Features and summary statistics
  • Include multiple correlation coefficients as statistics for the evaluation of dispersion of summary statistics.

  • Integrate summary statistics for trees.

History matching
  • Automatic selection of GLM basis. This can done by running a quick test that characterizes the data to fit as one of the basis supported by History Matching (which are the basis supported by statsmodels).

  • Use history matching diagnostics information for deciding if an iteration is successful or not (and make decisions regarding the need for repeating it using a different observation or summary statistic). NOTE: This depends on history matching reporting test information.

  • Add support for using a variable number of model simulations per iteration, as well as guidelines (and functions) for selecting them.

  • Add calibration example calling a model in R.

  • Relax the condition that the number of observations must match the number of outputs rendered by the simulation model. The number of observations to use for feature generation should be the minimum between the number of observations provided as input argument and the number of outputs delivered by the simulation model.

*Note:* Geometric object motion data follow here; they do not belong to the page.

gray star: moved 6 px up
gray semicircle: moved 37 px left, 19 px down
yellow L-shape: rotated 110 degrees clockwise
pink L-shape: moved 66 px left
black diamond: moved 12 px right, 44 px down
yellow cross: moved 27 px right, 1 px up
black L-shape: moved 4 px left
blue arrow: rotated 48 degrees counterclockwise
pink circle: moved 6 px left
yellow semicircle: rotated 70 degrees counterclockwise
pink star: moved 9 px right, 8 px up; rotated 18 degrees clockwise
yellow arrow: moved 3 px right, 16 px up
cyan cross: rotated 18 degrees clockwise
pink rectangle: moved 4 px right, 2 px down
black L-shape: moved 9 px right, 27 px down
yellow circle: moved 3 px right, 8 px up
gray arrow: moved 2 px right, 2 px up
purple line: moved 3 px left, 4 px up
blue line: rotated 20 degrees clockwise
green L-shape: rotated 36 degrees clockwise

  • Incorporate means for robustly dealing with outliers and for capturing rare events.

Parameter sweep
  • Add support for additional cost metrics.

Others
  • Integrate other calibration methods: ELFI, ABC

Development

General
  • Document specifications for tests.

  • Performance characterization for history matching.

Features
  • Update conventions for the name of outputs of summary statistics. It should be the name of the summary statistic (i.e., feature) followed by underscore “_” and an integer number.

  • Ensure parallelization for the computation of features. We should be able to take advantage of all available cores for computing features and statistics. Parallelization should be done on each feature or statistic independently.

  • How can we optimize computations so that data can be shared/reused for the computation of multiple features or statistics? For example, dx is used in all series_derivative features.

Visualization
  • Superimpose marginal distributions in parallel coordinates plots.

  • Superimpose reference curve in parallel coordinates plots.

  • Add support for reverse/log axis in any coordinate in parallel coordinates plots (these options are currently supported only for the rightmost axes).

Distribution
  • Package in a Docker image.

  • Make library available in Artifactory.